Data for the task:
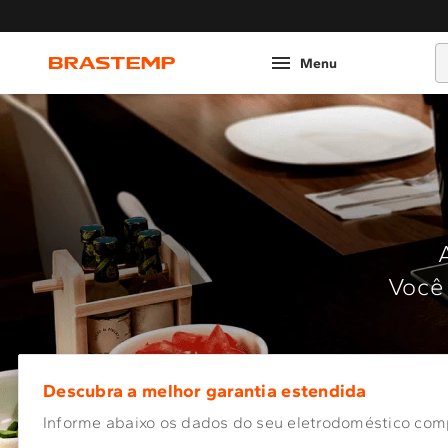
O
Você 
Descubra a melhor garantia estendida
Informe abaixo os dados do seu eletrodoméstico com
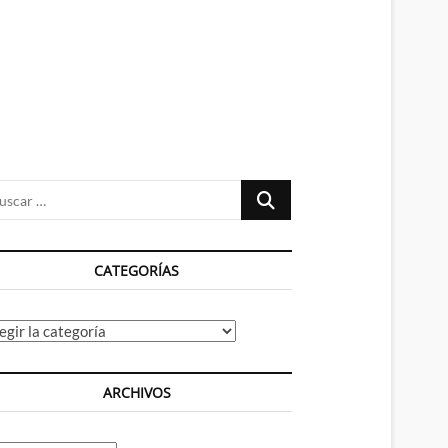
n
ú
Buscar
…
CATEGORÍAS
tegorías
ARCHIVOS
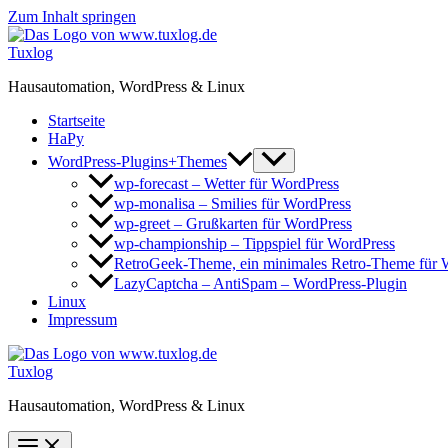
Zum Inhalt springen
Tuxlog
Hausautomation, WordPress & Linux
Startseite
HaPy
WordPress-Plugins+Themes
wp-forecast – Wetter für WordPress
wp-monalisa – Smilies für WordPress
wp-greet – Grußkarten für WordPress
wp-championship – Tippspiel für WordPress
RetroGeek-Theme, ein minimales Retro-Theme für 
LazyCaptcha – AntiSpam – WordPress-Plugin
Linux
Impressum
Tuxlog
Hausautomation, WordPress & Linux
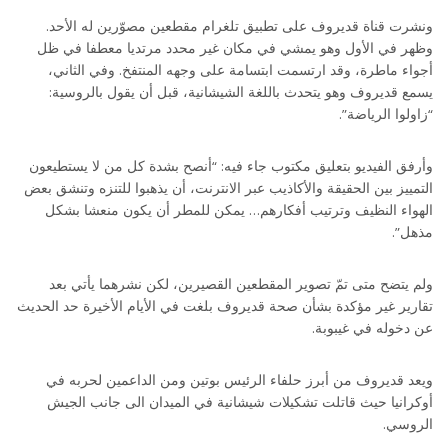
ونشرت قناة قديروف على تطبيق تلغرام مقطعين مصوّرين له الأحد.
وظهر في الأول وهو يمشي في مكان غير محدد مرتديا معطفا في ظل
أجواء ماطرة، وقد ارتسمت ابتسامة على وجهه المنتفخ. وفي الثاني،
يسمع قديروف وهو يتحدث باللغة الشيشانية، قبل أن يقول بالروسية:
“زاولوا الرياضة”.
وأرفق الفيديو بتعليق مكتوب جاء فيه: “أنصح بشدة كل من لا يستطيعون
التمييز بين الحقيقة والأكاذيب عبر الانترنت، أن يذهبوا للتنزه وتنشق بعض
الهواء النظيف وترتيب أفكارهم… يمكن للمطر أن يكون منعشا بشكل
مذهل”.
ولم يتضح متى تمّ تصوير المقطعين القصيرين، لكن نشرهما يأتي بعد
تقارير غير مؤكدة بشأن صحة قديروف بلغت في الأيام الأخيرة حد الحديث
عن دخوله في غيبوبة.
ويعد قديروف من أبرز حلفاء الرئيس بوتين ومن الداعمين لحربه في
أوكرانيا حيث قاتلت تشكيلات شيشانية في الميدان الى جانب الجيش
الروسي.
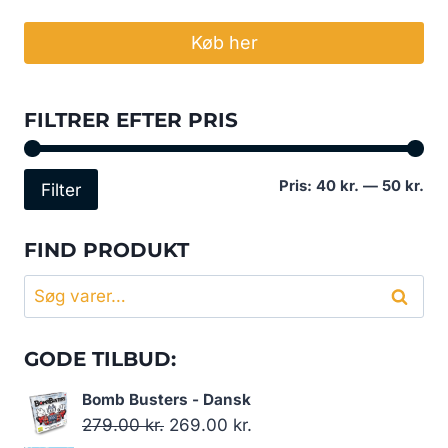
oprindelige
aktuelle
pris
pris
Køb her
var:
er:
99.00 kr..
49.00 kr..
FILTRER EFTER PRIS
Min
Høj
Pris:
40 kr.
—
50 kr.
Filter
pri
pri
FIND PRODUKT
Søg
Søg
efter:
GODE TILBUD:
Bomb Busters - Dansk
Den
Den
279.00
kr.
269.00
kr.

Directions: An acceptable answer consists of the lines above from the one holding "RetroGeek-Theme, ein minimales" to the end of the data, repeated exactly and containing no pictures.

Task solution:
RetroGeek-Theme, ein minimales Retro-Theme für 
LazyCaptcha – AntiSpam – WordPress-Plugin
Linux
Impressum
Tuxlog
Hausautomation, WordPress & Linux
ونشرت قناة قديروف على تطبيق تلغرام مقطعين مصوّرين له الأحد.
وظهر في الأول وهو يمشي في مكان غير محدد مرتديا معطفا في ظل
أجواء ماطرة، وقد ارتسمت ابتسامة على وجهه المنتفخ. وفي الثاني،
يسمع قديروف وهو يتحدث باللغة الشيشانية، قبل أن يقول بالروسية:
“زاولوا الرياضة”.
وأرفق الفيديو بتعليق مكتوب جاء فيه: “أنصح بشدة كل من لا يستطيعون
التمييز بين الحقيقة والأكاذيب عبر الانترنت، أن يذهبوا للتنزه وتنشق بعض
الهواء النظيف وترتيب أفكارهم… يمكن للمطر أن يكون منعشا بشكل
مذهل”.
ولم يتضح متى تمّ تصوير المقطعين القصيرين، لكن نشرهما يأتي بعد
تقارير غير مؤكدة بشأن صحة قديروف بلغت في الأيام الأخيرة حد الحديث
عن دخوله في غيبوبة.
ويعد قديروف من أبرز حلفاء الرئيس بوتين ومن الداعمين لحربه في
أوكرانيا حيث قاتلت تشكيلات شيشانية في الميدان الى جانب الجيش
الروسي.
oprindelige
aktuelle
pris
pris
Køb her
var:
er:
99.00 kr..
49.00 kr..
FILTRER EFTER PRIS
Min
Høj
Pris:
40 kr.
—
50 kr.
Filter
pri
pri
FIND PRODUKT
Søg
Søg
efter:
GODE TILBUD:
Bomb Busters - Dansk
Den
Den
279.00
kr.
269.00
kr.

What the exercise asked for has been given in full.